Retournons maintenant le tableau ; interrogeons les descendans de ces vaillantes races sur le terrain même de leur vieille épopée. Il n’est pas d’endroit plus favorable pour comprendre leur singulière destinée. Ailleurs, Serbes ou Bulgares, Slaves du Nord ou de l’Est, ont secoué leur torpeur. Ils sont entrés bon gré mal gré dans le mouvement moderne. Ici, les peuples sont restés en présence, immobiles sur leurs anciennes positions, artisans déroutés d’une œuvre interrompue.
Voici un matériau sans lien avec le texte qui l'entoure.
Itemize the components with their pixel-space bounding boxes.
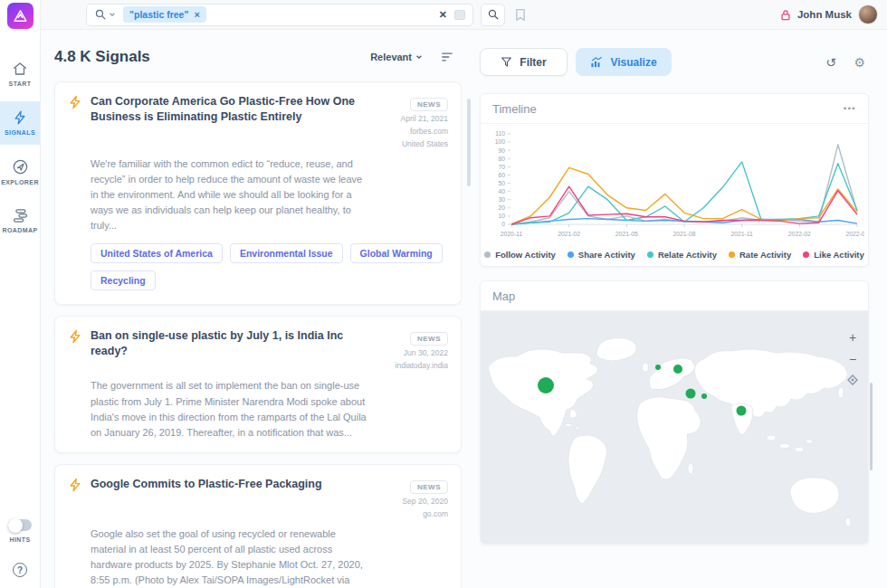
signal-bolt-icon [68,95,82,109]
svg-text:70: 70 [498,164,505,170]
legend-item[interactable]: Relate Activity [647,250,717,260]
svg-text:110: 110 [495,130,505,137]
svg-text:2021-02: 2021-02 [558,231,580,237]
funnel-icon [501,56,512,68]
map-dot[interactable] [655,365,661,370]
svg-text:30: 30 [498,196,505,203]
map-header: Map [481,281,868,311]
legend-dot-icon [567,251,574,258]
chevron-down-icon[interactable] [109,11,116,18]
source-type-badge: NEWS [410,332,448,346]
search-icon [94,8,107,21]
sidebar-item-explorer[interactable]: EXPLORER [0,150,40,194]
map-dot[interactable] [701,394,707,399]
sidebar-item-label: ROADMAP [3,227,38,233]
map-scrollbar[interactable] [870,383,873,470]
card-header: Google Commits to Plastic-Free Packaging… [68,477,448,519]
locate-icon[interactable] [847,375,858,385]
card-source[interactable]: forbes.com [365,127,448,137]
chevron-down-icon [415,53,423,61]
signal-card[interactable]: Can Corporate America Go Plastic-Free Ho… [54,81,462,305]
card-meta: NEWS Sep 20, 2020 go.com [365,477,448,519]
continents [488,338,851,526]
tag-chip[interactable]: Recycling [91,270,156,290]
hints-toggle[interactable] [8,519,32,531]
sidebar-item-start[interactable]: START [0,52,40,96]
bookmark-button[interactable] [514,8,527,22]
search-clear-icon[interactable]: ✕ [439,9,447,21]
svg-text:20: 20 [498,204,505,211]
source-type-badge: NEWS [410,98,448,111]
map-dot[interactable] [673,365,682,374]
legend-item[interactable]: Rate Activity [729,250,791,260]
map-dot[interactable] [686,389,696,399]
gear-icon[interactable]: ⚙ [854,55,865,70]
signal-card[interactable]: Google Commits to Plastic-Free Packaging… [54,464,462,588]
filter-button-label: Filter [520,56,546,69]
timeline-panel: Timeline ••• 010203040506070809010011020… [480,93,869,267]
tag-chip[interactable]: Global Warming [350,243,443,263]
more-options-icon[interactable]: ••• [844,104,856,113]
sidebar-item-roadmap[interactable]: ROADMAP [0,200,40,242]
card-source[interactable]: go.com [365,509,448,519]
timeline-chart: 01020304050607080901001102020-112021-022… [484,127,864,245]
card-tags: United States of AmericaEnvironmental Is… [91,243,448,290]
card-source[interactable]: indiatoday.india [365,361,448,371]
map-body[interactable]: + − [481,311,868,544]
advanced-search-icon[interactable] [454,10,465,20]
legend-label: Relate Activity [658,250,717,260]
timeline-body: 01020304050607080901001102020-112021-022… [481,124,868,260]
timeline-legend: Follow ActivityShare ActivityRelate Acti… [484,250,864,260]
app-logo[interactable] [7,3,33,29]
svg-text:60: 60 [498,172,505,178]
sidebar-item-signals[interactable]: SIGNALS [0,101,40,145]
search-term-chip[interactable]: "plastic free" × [123,6,206,23]
card-meta: NEWS April 21, 2021 forbes.com United St… [365,94,448,149]
search-icon [487,8,500,21]
sort-order-icon[interactable] [441,52,453,62]
legend-item[interactable]: Share Activity [567,250,635,260]
card-date: Sep 20, 2020 [365,497,448,507]
map-title: Map [492,289,515,303]
results-header: 4.8 K Signals Relevant [41,30,475,66]
card-country: United States [365,139,448,149]
undo-icon[interactable]: ↺ [825,55,836,70]
card-title: Can Corporate America Go Plastic-Free Ho… [91,94,365,149]
search-button[interactable] [481,4,505,26]
card-title: Google Commits to Plastic-Free Packaging [91,477,365,519]
legend-dot-icon [647,251,653,258]
tag-chip[interactable]: United States of America [91,243,223,263]
filter-button[interactable]: Filter [480,48,567,76]
card-snippet: We're familiar with the common edict to … [91,156,448,233]
legend-item[interactable]: Follow Activity [484,250,556,260]
tag-chip[interactable]: Environmental Issue [230,243,343,263]
zoom-out-icon[interactable]: − [849,353,856,365]
svg-text:2021-05: 2021-05 [615,231,638,237]
sidebar-nav: START SIGNALS EXPLORER ROADMAP [0,52,40,248]
user-name: John Musk [797,9,852,20]
legend-item[interactable]: Like Activity [803,250,864,260]
search-input[interactable]: "plastic free" × ✕ [86,4,473,26]
lightning-icon [12,109,28,126]
card-title: Ban on single-use plastic by July 1, is … [91,328,365,371]
svg-text:2020-11: 2020-11 [501,231,523,237]
sort-dropdown[interactable]: Relevant [370,52,423,62]
signal-card[interactable]: Ban on single-use plastic by July 1, is … [54,316,462,452]
world-map[interactable] [481,311,868,544]
results-scrollbar[interactable] [467,99,471,186]
svg-text:100: 100 [495,138,506,145]
user-menu[interactable]: John Musk [780,5,878,24]
lock-icon [780,9,791,21]
map-dot[interactable] [538,377,554,394]
legend-label: Follow Activity [495,250,556,260]
avatar[interactable] [858,5,878,24]
chip-remove-icon[interactable]: × [194,10,199,20]
help-button[interactable]: ? [13,563,27,577]
map-dot[interactable] [737,406,747,416]
svg-text:80: 80 [498,156,505,162]
card-date: April 21, 2021 [365,114,448,124]
zoom-in-icon[interactable]: + [849,331,856,344]
visualize-button[interactable]: Visualize [576,48,672,76]
map-panel: Map [480,280,869,545]
svg-text:50: 50 [498,180,505,186]
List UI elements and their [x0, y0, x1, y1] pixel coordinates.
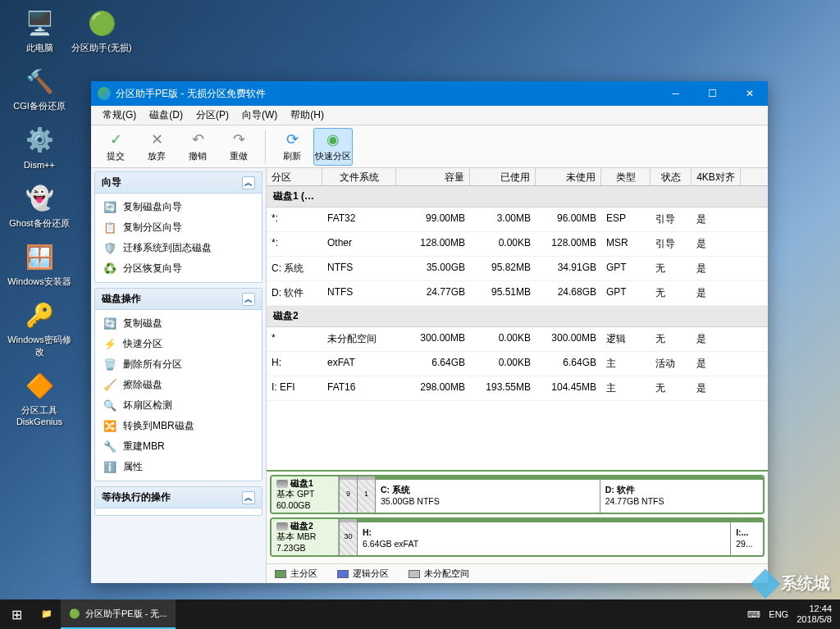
panel-item[interactable]: 📋复制分区向导 — [95, 217, 262, 238]
item-icon: 🧹 — [103, 379, 116, 392]
close-button[interactable]: ✕ — [731, 81, 768, 106]
maximize-button[interactable]: ☐ — [694, 81, 731, 106]
language-indicator[interactable]: ENG — [769, 609, 788, 619]
partition-block-small[interactable]: 30 — [339, 519, 357, 555]
item-icon: ℹ️ — [103, 461, 116, 474]
start-button[interactable]: ⊞ — [0, 599, 33, 629]
col-filesystem[interactable]: 文件系统 — [322, 168, 396, 185]
app-icon — [98, 87, 111, 100]
legend: 主分区逻辑分区未分配空间 — [267, 563, 768, 583]
legend-color-box — [409, 570, 420, 578]
watermark-icon — [751, 568, 781, 599]
tool-重做[interactable]: ↷重做 — [219, 128, 258, 166]
table-row[interactable]: *未分配空间300.00MB0.00KB300.00MB逻辑无是 — [267, 327, 768, 352]
tool-刷新[interactable]: ⟳刷新 — [272, 128, 312, 166]
panel-向导: 向导︽🔄复制磁盘向导📋复制分区向导🛡️迁移系统到固态磁盘♻️分区恢复向导 — [94, 171, 262, 283]
tool-快速分区[interactable]: ◉快速分区 — [313, 128, 353, 166]
tool-放弃[interactable]: ✕放弃 — [137, 128, 176, 166]
disk-block[interactable]: 磁盘2基本 MBR7.23GB30H:6.64GB exFATI:...29..… — [270, 517, 765, 557]
watermark: 系统城 — [755, 572, 830, 595]
menu-help[interactable]: 帮助(H) — [284, 107, 331, 124]
tool-提交[interactable]: ✓提交 — [96, 128, 135, 166]
gear-icon: ⚙️ — [23, 124, 56, 157]
panel-header[interactable]: 磁盘操作︽ — [95, 289, 262, 310]
partition-assistant-window: 分区助手PE版 - 无损分区免费软件 ─ ☐ ✕ 常规(G) 磁盘(D) 分区(… — [91, 81, 768, 583]
collapse-icon[interactable]: ︽ — [242, 293, 255, 306]
titlebar[interactable]: 分区助手PE版 - 无损分区免费软件 ─ ☐ ✕ — [91, 81, 768, 106]
table-row[interactable]: D: 软件NTFS24.77GB95.51MB24.68GBGPT无是 — [267, 281, 768, 306]
panel-item[interactable]: 🔍坏扇区检测 — [95, 395, 262, 416]
menu-wizard[interactable]: 向导(W) — [235, 107, 284, 124]
taskbar-partition-assistant[interactable]: 🟢 分区助手PE版 - 无... — [61, 599, 176, 629]
partition-block[interactable]: I:...29... — [730, 519, 763, 555]
panel-磁盘操作: 磁盘操作︽🔄复制磁盘⚡快速分区🗑️删除所有分区🧹擦除磁盘🔍坏扇区检测🔀转换到MB… — [94, 288, 262, 481]
desktop-icon-ghost[interactable]: 👻 Ghost备份还原 — [7, 182, 72, 229]
desktop-icon-dism[interactable]: ⚙️ Dism++ — [7, 124, 72, 171]
tool-icon: ↶ — [189, 130, 207, 148]
legend-item: 未分配空间 — [409, 567, 469, 580]
panel-item[interactable]: 🔄复制磁盘向导 — [95, 197, 262, 217]
desktop-icon-computer[interactable]: 🖥️ 此电脑 — [7, 7, 72, 53]
col-status[interactable]: 状态 — [651, 168, 692, 185]
col-4k-align[interactable]: 4KB对齐 — [692, 168, 741, 185]
disk-group-label[interactable]: 磁盘1 (… — [267, 186, 768, 207]
desktop-icon-password[interactable]: 🔑 Windows密码修改 — [7, 299, 72, 358]
item-icon: 🔀 — [103, 420, 116, 433]
panel-等待执行的操作: 等待执行的操作︽ — [94, 486, 262, 516]
desktop-icon-cgi[interactable]: 🔨 CGI备份还原 — [7, 65, 72, 112]
system-tray[interactable]: ⌨ ENG 12:44 2018/5/8 — [739, 604, 840, 625]
panel-header[interactable]: 等待执行的操作︽ — [95, 487, 262, 508]
desktop-icon-partition[interactable]: 🟢 分区助手(无损) — [69, 7, 135, 53]
minimize-button[interactable]: ─ — [657, 81, 694, 106]
item-icon: 🔄 — [103, 201, 116, 214]
menu-disk[interactable]: 磁盘(D) — [143, 107, 189, 124]
col-free[interactable]: 未使用 — [536, 168, 601, 185]
panel-item[interactable]: 🔧重建MBR — [95, 436, 262, 457]
panel-item[interactable]: ℹ️属性 — [95, 457, 262, 477]
desktop-icon-winstall[interactable]: 🪟 Windows安装器 — [7, 240, 72, 287]
hammer-icon: 🔨 — [23, 65, 56, 98]
col-used[interactable]: 已使用 — [470, 168, 536, 185]
panel-item[interactable]: ♻️分区恢复向导 — [95, 258, 262, 279]
disk-block[interactable]: 磁盘1基本 GPT60.00GB91C: 系统35.00GB NTFSD: 软件… — [270, 475, 765, 514]
panel-item[interactable]: 🛡️迁移系统到固态磁盘 — [95, 238, 262, 258]
folder-icon: 📁 — [41, 608, 52, 619]
menu-partition[interactable]: 分区(P) — [189, 107, 235, 124]
disk-group-label[interactable]: 磁盘2 — [267, 306, 768, 327]
legend-color-box — [337, 570, 349, 578]
panel-header[interactable]: 向导︽ — [95, 172, 262, 194]
grid-header: 分区 文件系统 容量 已使用 未使用 类型 状态 4KB对齐 — [267, 168, 768, 186]
tool-撤销[interactable]: ↶撤销 — [178, 128, 217, 166]
legend-color-box — [275, 570, 286, 578]
collapse-icon[interactable]: ︽ — [242, 176, 255, 189]
col-type[interactable]: 类型 — [601, 168, 651, 185]
partition-block-small[interactable]: 9 — [339, 476, 357, 513]
menu-general[interactable]: 常规(G) — [96, 107, 143, 124]
panel-item[interactable]: ⚡快速分区 — [95, 334, 262, 354]
partition-block[interactable]: C: 系统35.00GB NTFS — [375, 476, 600, 513]
table-row[interactable]: *:FAT3299.00MB3.00MB96.00MBESP引导是 — [267, 207, 768, 232]
taskbar: ⊞ 📁 🟢 分区助手PE版 - 无... ⌨ ENG 12:44 2018/5/… — [0, 599, 840, 629]
col-capacity[interactable]: 容量 — [396, 168, 470, 185]
desktop-icon-diskgenius[interactable]: 🔶 分区工具DiskGenius — [7, 369, 72, 428]
panel-item[interactable]: 🗑️删除所有分区 — [95, 354, 262, 375]
panel-item[interactable]: 🔀转换到MBR磁盘 — [95, 416, 262, 436]
col-partition[interactable]: 分区 — [267, 168, 322, 185]
panel-item[interactable]: 🔄复制磁盘 — [95, 313, 262, 334]
window-title: 分区助手PE版 - 无损分区免费软件 — [116, 87, 657, 101]
taskbar-explorer[interactable]: 📁 — [33, 599, 61, 629]
table-row[interactable]: H:exFAT6.64GB0.00KB6.64GB主活动是 — [267, 352, 768, 376]
keyboard-icon[interactable]: ⌨ — [747, 609, 760, 620]
panel-item[interactable]: 🧹擦除磁盘 — [95, 375, 262, 395]
partition-assistant-icon: 🟢 — [85, 7, 118, 39]
item-icon: 🛡️ — [103, 242, 116, 255]
table-row[interactable]: C: 系统NTFS35.00GB95.82MB34.91GBGPT无是 — [267, 257, 768, 281]
partition-block-small[interactable]: 1 — [357, 476, 375, 513]
partition-block[interactable]: H:6.64GB exFAT — [357, 519, 730, 555]
partition-block[interactable]: D: 软件24.77GB NTFS — [600, 476, 763, 513]
sidebar: 向导︽🔄复制磁盘向导📋复制分区向导🛡️迁移系统到固态磁盘♻️分区恢复向导磁盘操作… — [91, 168, 267, 583]
table-row[interactable]: I: EFIFAT16298.00MB193.55MB104.45MB主无是 — [267, 376, 768, 401]
table-row[interactable]: *:Other128.00MB0.00KB128.00MBMSR引导是 — [267, 232, 768, 257]
collapse-icon[interactable]: ︽ — [242, 491, 255, 504]
tool-icon: ✓ — [107, 130, 125, 148]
Voilà des Albanais, voici des Bulgares; les Serbes ont reflué vers le Nord[1]. Chaque groupe vit à part, retranché

  1. On est surpris de rencontrer si peu de Serbes proprement dits dans l’ancienne Serbie. Le mouvement d’émigration qui les poussa vers l’Autriche au XVIIe et au XVIIIe siècle compromit leur avenir politique en les éloignant de leur véritable centre, et laissa la place libre aux Albanais musulmans. D’autres se confondirent avec les Bulgares pour échapper à l’animosité du vainqueur. On assure qu’aux environs d’Uskup, il suffit de gratter le Bulgare pour découvrir un Serbe. J’ai accepté les dénominations courantes, en évitant de me prononcer sur ces querelles de race, souvent bien subtiles. Pour les débrouiller, il faudrait un congrès d’antiquaires et de théologiens.